Collected data
+ + +

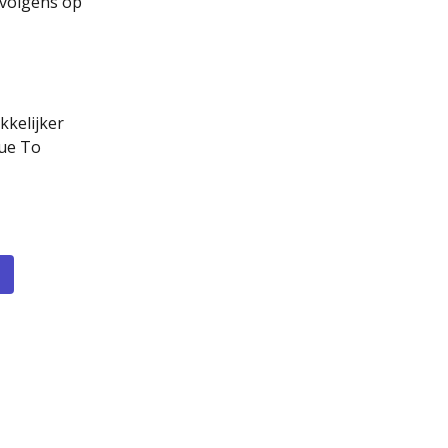
volgens op 
kkelijker 
ue To 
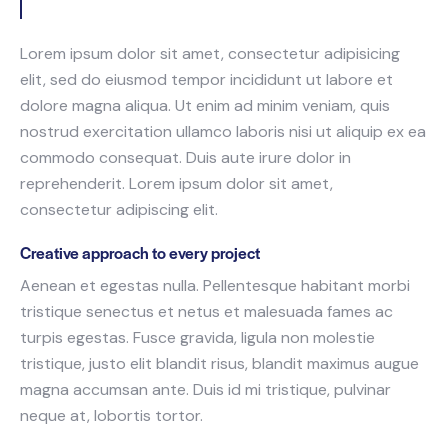
Lorem ipsum dolor sit amet, consectetur adipisicing
elit, sed do eiusmod tempor incididunt ut labore et
dolore magna aliqua. Ut enim ad minim veniam, quis
nostrud exercitation ullamco laboris nisi ut aliquip ex ea
commodo consequat. Duis aute irure dolor in
reprehenderit. Lorem ipsum dolor sit amet,
consectetur adipiscing elit.
Creative approach to every project
Aenean et egestas nulla. Pellentesque habitant morbi
tristique senectus et netus et malesuada fames ac
turpis egestas. Fusce gravida, ligula non molestie
tristique, justo elit blandit risus, blandit maximus augue
magna accumsan ante. Duis id mi tristique, pulvinar
neque at, lobortis tortor.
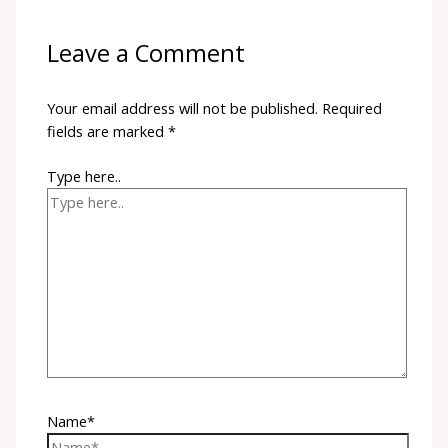
Leave a Comment
Your email address will not be published.
Required
fields are marked
*
Type here..
Name*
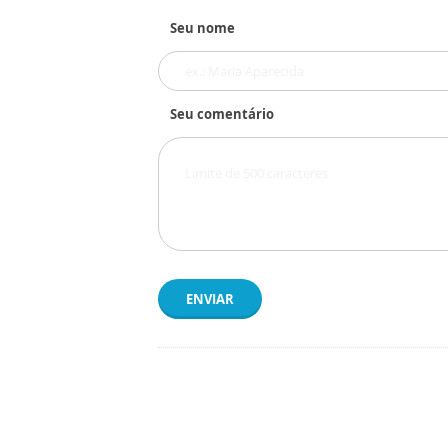
Seu nome
Seu comentário
ENVIAR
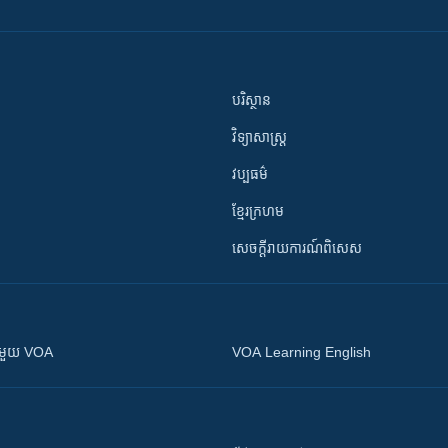
បរិស្ថាន
វិទ្យាសាស្រ្ត
វប្បធម៌
ខ្មែរក្រហម
សេចក្តីរាយការណ៍ពិសេស
ស​​ជាមួយ VOA
VOA Learning English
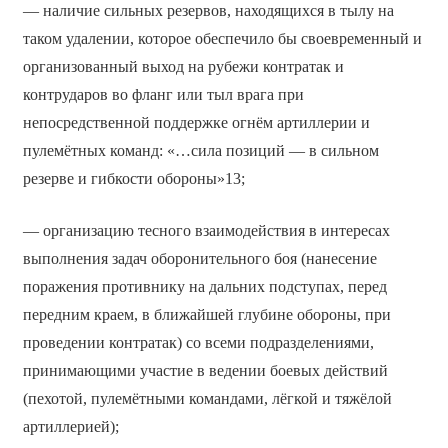
— наличие сильных резервов, находящихся в тылу на
таком удалении, которое обеспечило бы своевременный и
организованный выход на рубежи контратак и
контрударов во фланг или тыл врага при
непосредственной поддержке огнём артиллерии и
пулемётных команд: «…сила позиций — в сильном
резерве и гибкости обороны»13;
— организацию тесного взаимодействия в интересах
выполнения задач оборонительного боя (нанесение
поражения противнику на дальних подступах, перед
передним краем, в ближайшей глубине обороны, при
проведении контратак) со всеми подразделениями,
принимающими участие в ведении боевых действий
(пехотой, пулемётными командами, лёгкой и тяжёлой
артиллерией);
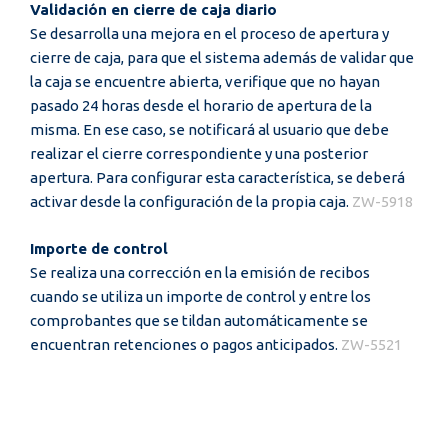
Validación en cierre de caja diario
Se desarrolla una mejora en el proceso de apertura y
cierre de caja, para que el sistema además de validar que
la caja se encuentre abierta, verifique que no hayan
pasado 24 horas desde el horario de apertura de la
misma. En ese caso, se notificará al usuario que debe
realizar el cierre correspondiente y una posterior
apertura. Para configurar esta característica, se deberá
activar desde la configuración de la propia caja.
ZW-5918
Importe de control
Se realiza una corrección en la emisión de recibos
cuando se utiliza un importe de control y entre los
comprobantes que se tildan automáticamente se
encuentran retenciones o pagos anticipados.
ZW-5521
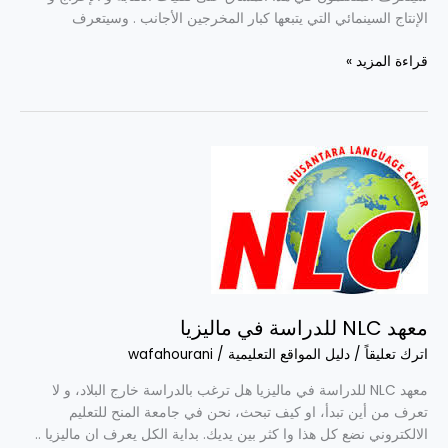
الإنتاج السينمائي التي يتبعها كبار المخرجين الأجانب . وسيتعرف
قراءة المزيد »
معهد
NLC
للدراسة
في
ماليزيا
معهد NLC للدراسة في ماليزيا
اترك تعليقاً
/
دليل المواقع التعليمية
/
wafahourani
معهد NLC للدراسة في ماليزيا هل ترغب بالدراسة خارج البلاد، و لا
تعرف من أين تبدأ، او كيف تبحث، نحن في جامعة المنح للتعليم
الالكتروني نضع كل هذا وا كثر بين يديك. بداية الكل يعرف ان ماليزيا ..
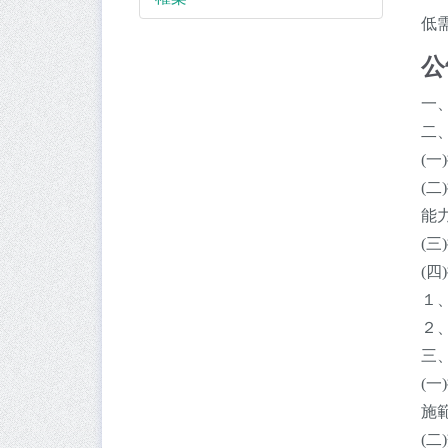
低
公
一、
二
(
(
能
(三
(
１
２
三
(
施
(二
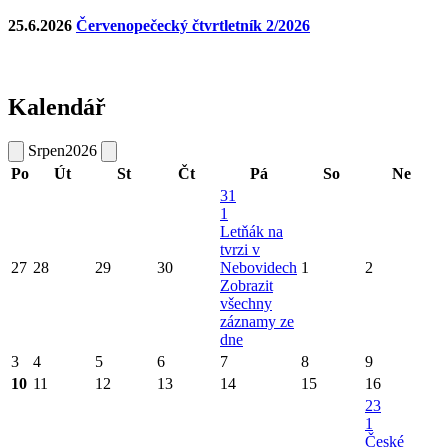
25.6.2026
Červenopečecký čtvrtletník 2/2026
Kalendář
Srpen
2026
Po
Út
St
Čt
Pá
So
Ne
31
1
Letňák na
tvrzi v
27
28
29
30
Nebovidech
1
2
Zobrazit
všechny
záznamy ze
dne
3
4
5
6
7
8
9
10
11
12
13
14
15
16
23
1
České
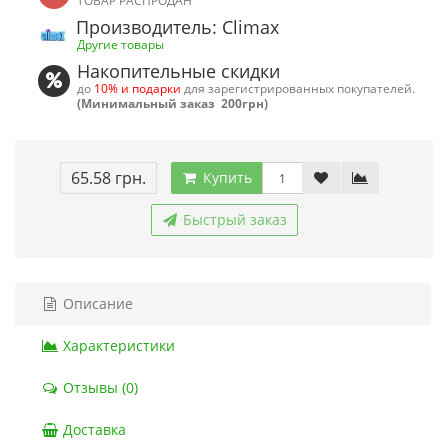
ТОВАР РАСПРОДАН
Производитель: Climax
Другие товары
Накопительные скидки
до
10% и подарки
для зарегистрированных покупателей.
(Минимальный заказ 200грн)
65.58 грн.
Купить
Быстрый заказ
Описание
Характеристики
Отзывы (0)
Доставка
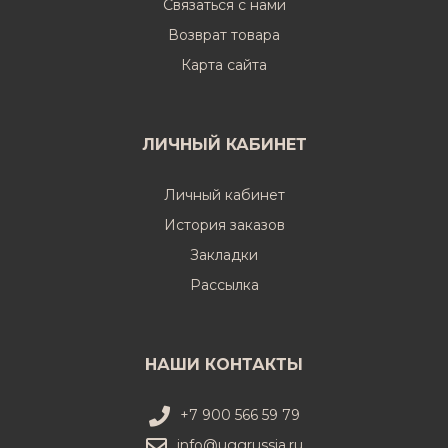
Связаться с нами
Возврат товара
Карта сайта
ЛИЧНЫЙ КАБИНЕТ
Личный кабинет
История заказов
Закладки
Рассылка
НАШИ КОНТАКТЫ
+7 900 566 59 79
info@uggrussia.ru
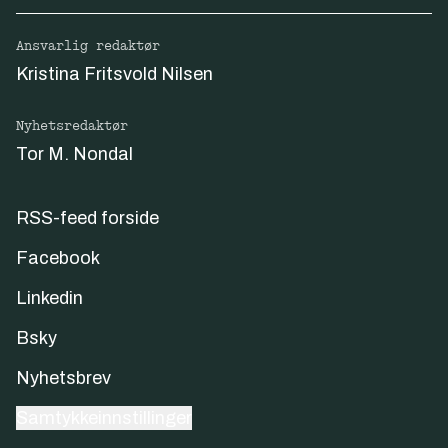
Ansvarlig redaktør
Kristina Fritsvold Nilsen
Nyhetsredaktør
Tor M. Nondal
RSS-feed forside
Facebook
Linkedin
Bsky
Nyhetsbrev
Samtykkeinnstillinger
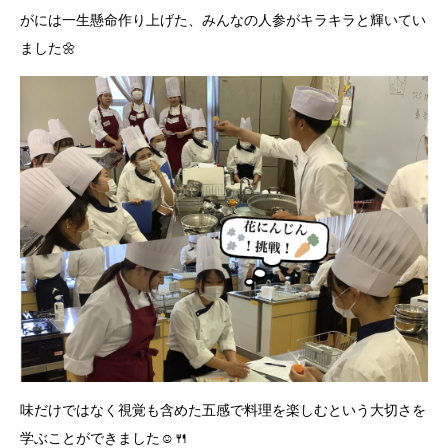
がには一生懸命作り上げた、みんなの人参がキラキラと輝いてい
ました🌼
味だけではなく視覚も含めた五感で料理を楽しむという大切さを
学ぶことができました☺️🍴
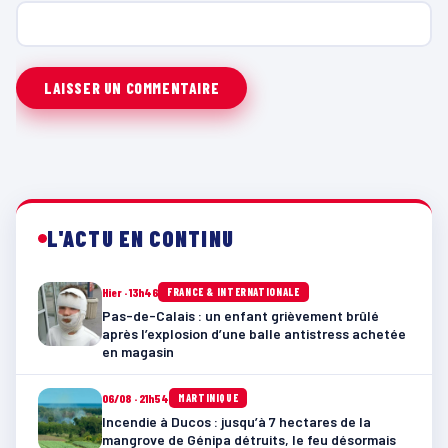
L'ACTU EN CONTINU
Hier · 13h46
FRANCE & INTERNATIONALE
Pas-de-Calais : un enfant grièvement brûlé
après l’explosion d’une balle antistress achetée
en magasin
06/08 · 21h54
MARTINIQUE
Incendie à Ducos : jusqu’à 7 hectares de la
mangrove de Génipa détruits, le feu désormais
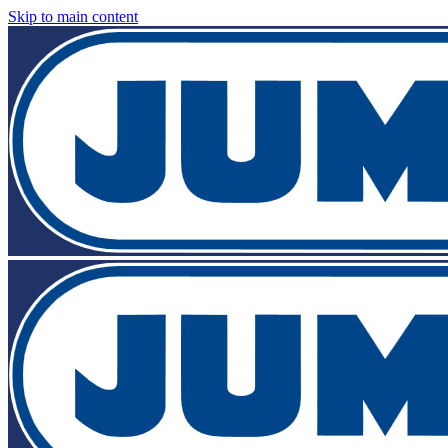
Skip to main content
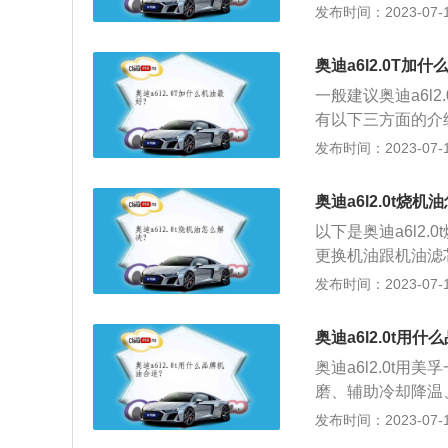
行时转速很高，需
发布时间：2023-07-17
膜。更多介绍如下：
汽大众奥迪公司在
奥迪a6l2.0T加
的长宽高分别为503
一般建议奥迪a6l2
有以下三方面的介
的自洁性比较好，
发布时间：2023-07-17
孚机油，美孚机油
区，建议选择嘉实
奥迪a6l2.0t烧
以下是奥迪a6l2
更换机油跟机油滤
标尺，安装产品使
发布时间：2023-07-17
现发动机损耗异常
奥迪a6l是奥迪推
奥迪a6l2.0t用
55mm，轴距为30
奥迪a6l2.0t
磨、辅助冷却降温
是：长5050mm、
发布时间：2023-07-17
奥迪a6l搭载了2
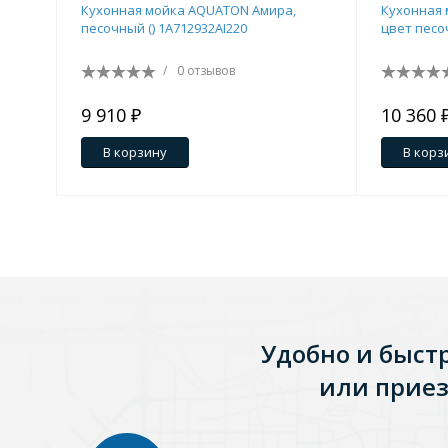
Кухонная мойка AQUATON Амира,
Кухонная 
песочный () 1A712932AI220
цвет песо
Зеркала
1 категория
/
0 отзывов
9 910 ₽
10 360 
Зеркала с подсветкой
В корзину
В корз
Душевые поддоны
7 категорий
Акриловые
Из литьевого мрамора
Удобно и быст
Комплектующие к поддонам
или приез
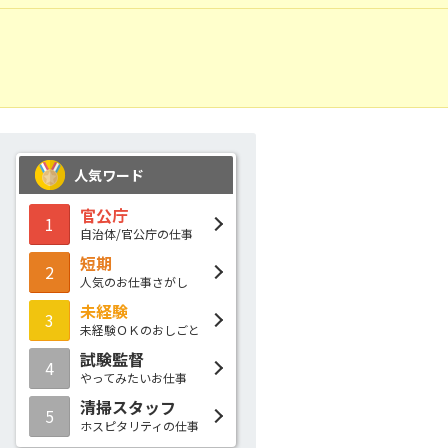
人気ワード
官公庁
1
自治体/官公庁の仕事
短期
2
人気のお仕事さがし
未経験
3
未経験ＯＫのおしごと
試験監督
4
やってみたいお仕事
清掃スタッフ
5
ホスピタリティの仕事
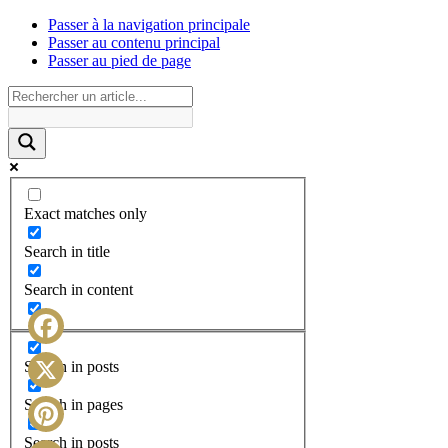
Passer à la navigation principale
Passer au contenu principal
Passer au pied de page
Exact matches only
Search in title
Search in content
Facebook
Search in posts
X
Search in pages
Search in posts
Pinterest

+ + +

• [TASK OBJECTIVE]:
Print every record exactly, without the pictures.

• [EXERCISE RESULT]:
volgens op 
kkelijker 
ue To 
Lorem ipsum dolor sit amet, consectetur adipisicing
elit, sed do eiusmod tempor incididunt ut labore et
dolore magna aliqua. Ut enim ad minim veniam, quis
nostrud exercitation ullamco laboris nisi ut aliquip ex ea
commodo consequat. Duis aute irure dolor in
reprehenderit. Lorem ipsum dolor sit amet,
consectetur adipiscing elit.
Creative approach to every project
Aenean et egestas nulla. Pellentesque habitant morbi
tristique senectus et netus et malesuada fames ac
turpis egestas. Fusce gravida, ligula non molestie
tristique, justo elit blandit risus, blandit maximus augue
magna accumsan ante. Duis id mi tristique, pulvinar
neque at, lobortis tortor.
Leave a Comment
Your email address will not be published.
Required
fields are marked
*
Type here..
Name*
Seu nome
Seu comentário
ENVIAR
បរិស្ថាន
វិទ្យាសាស្រ្ត
វប្បធម៌
ខ្មែរក្រហម
សេចក្តីរាយការណ៍ពិសេស
ស​​ជាមួយ VOA
VOA Learning English
— наличие сильных резервов, находящихся в тылу на
таком удалении, которое обеспечило бы своевременный и
организованный выход на рубежи контратак и
контрударов во фланг или тыл врага при
непосредственной поддержке огнём артиллерии и
пулемётных команд: «…сила позиций — в сильном
резерве и гибкости обороны»13;
— организацию тесного взаимодействия в интересах
выполнения задач оборонительного боя (нанесение
поражения противнику на дальних подступах, перед
передним краем, в ближайшей глубине обороны, при
проведении контратак) со всеми подразделениями,
принимающими участие в ведении боевых действий
(пехотой, пулемётными командами, лёгкой и тяжёлой
артиллерией);
Validación en cierre de caja diario
Se desarrolla una mejora en el proceso de apertura y
cierre de caja, para que el sistema además de validar que
la caja se encuentre abierta, verifique que no hayan
pasado 24 horas desde el horario de apertura de la
misma. En ese caso, se notificará al usuario que debe
realizar el cierre correspondiente y una posterior
apertura. Para configurar esta característica, se deberá
activar desde la configuración de la propia caja.
ZW-5918
Importe de control
Se realiza una corrección en la emisión de recibos
cuando se utiliza un importe de control y entre los
comprobantes que se tildan automáticamente se
encuentran retenciones o pagos anticipados.
ZW-5521
الإنتاج السينمائي التي يتبعها كبار المخرجين الأجانب . وسيتعرف
قراءة المزيد »
معهد
NLC
للدراسة
في
ماليزيا
معهد NLC للدراسة في ماليزيا
اترك تعليقاً
/
دليل المواقع التعليمية
/
wafahourani
معهد NLC للدراسة في ماليزيا هل ترغب بالدراسة خارج البلاد، و لا
تعرف من أين تبدأ، او كيف تبحث، نحن في جامعة المنح للتعليم
الالكتروني نضع كل هذا وا كثر بين يديك. بداية الكل يعرف ان ماليزيا ..
低
公
一、
二
(
(
能
(三
(
１
２
三
(
施
(二
25.6.2026
Červenopečecký čtvrtletník 2/2026
Kalendář
Srpen
2026
Po
Út
St
Čt
Pá
So
Ne
31
1
Letňák na
tvrzi v
27
28
29
30
Nebovidech
1
2
Zobrazit
všechny
záznamy ze
dne
3
4
5
6
7
8
9
10
11
12
13
14
15
16
23
1
České
ТОВАР РАСПРОДАН
Производитель: Climax
Другие товары
Накопительные скидки
до
10% и подарки
для зарегистрированных покупателей.
(Минимальный заказ 200грн)
65.58 грн.
Купить
Быстрый заказ
Описание
Характеристики
Отзывы (0)
Доставка
Связаться с нами
Возврат товара
Карта сайта
ЛИЧНЫЙ КАБИНЕТ
Личный кабинет
История заказов
Закладки
Рассылка
НАШИ КОНТАКТЫ
+7 900 566 59 79
info@uggrussia.ru
Ansvarlig redaktør
Kristina Fritsvold Nilsen
Nyhetsredaktør
Tor M. Nondal
RSS-feed forside
Facebook
Linkedin
Bsky
Nyhetsbrev
Samtykkeinnstillinger
がには一生懸命作り上げた、みんなの人参がキラキラと輝いてい
ました🌼
味だけではなく視覚も含めた五感で料理を楽しむという大切さを
学ぶことができました☺️🍴
L'ACTU EN CONTINU
Hier · 13h46
FRANCE & INTERNATIONALE
Pas-de-Calais : un enfant grièvement brûlé
après l’explosion d’une balle antistress achetée
en magasin
06/08 · 21h54
MARTINIQUE
Incendie à Ducos : jusqu’à 7 hectares de la
mangrove de Génipa détruits, le feu désormais
Skip to main content
行时转速很高，需
发布时间：2023-07-17
膜。更多介绍如下：
汽大众奥迪公司在
奥迪a6l2.0T加
的长宽高分别为503
一般建议奥迪a6l2
有以下三方面的介
的自洁性比较好，
发布时间：2023-07-17
孚机油，美孚机油
区，建议选择嘉实
奥迪a6l2.0t烧
以下是奥迪a6l2
更换机油跟机油滤
标尺，安装产品使
发布时间：2023-07-17
现发动机损耗异常
奥迪a6l是奥迪推
奥迪a6l2.0t用
55mm，轴距为30
奥迪a6l2.0t
磨、辅助冷却降温
是：长5050mm、
发布时间：2023-07-17
奥迪a6l搭载了2
Кухонная мойка AQUATON Амира,
Кухонная 
песочный () 1A712932AI220
цвет песо
Зеркала
1 категория
/
0 отзывов
9 910 ₽
10 360 
Зеркала с подсветкой
В корзину
В корз
Душевые поддоны
7 категорий
Акриловые
Из литьевого мрамора
Удобно и быст
Комплектующие к поддонам
или приез
人気ワード
官公庁
1
自治体/官公庁の仕事
短期
2
人気のお仕事さがし
未経験
3
未経験ＯＫのおしごと
試験監督
4
やってみたいお仕事
清掃スタッフ
5
ホスピタリティの仕事
Passer à la navigation principale
Passer au contenu principal
Passer au pied de page
Exact matches only
Search in title
Search in content
Facebook
Search in posts
X
Search in pages
Search in posts
Pinterest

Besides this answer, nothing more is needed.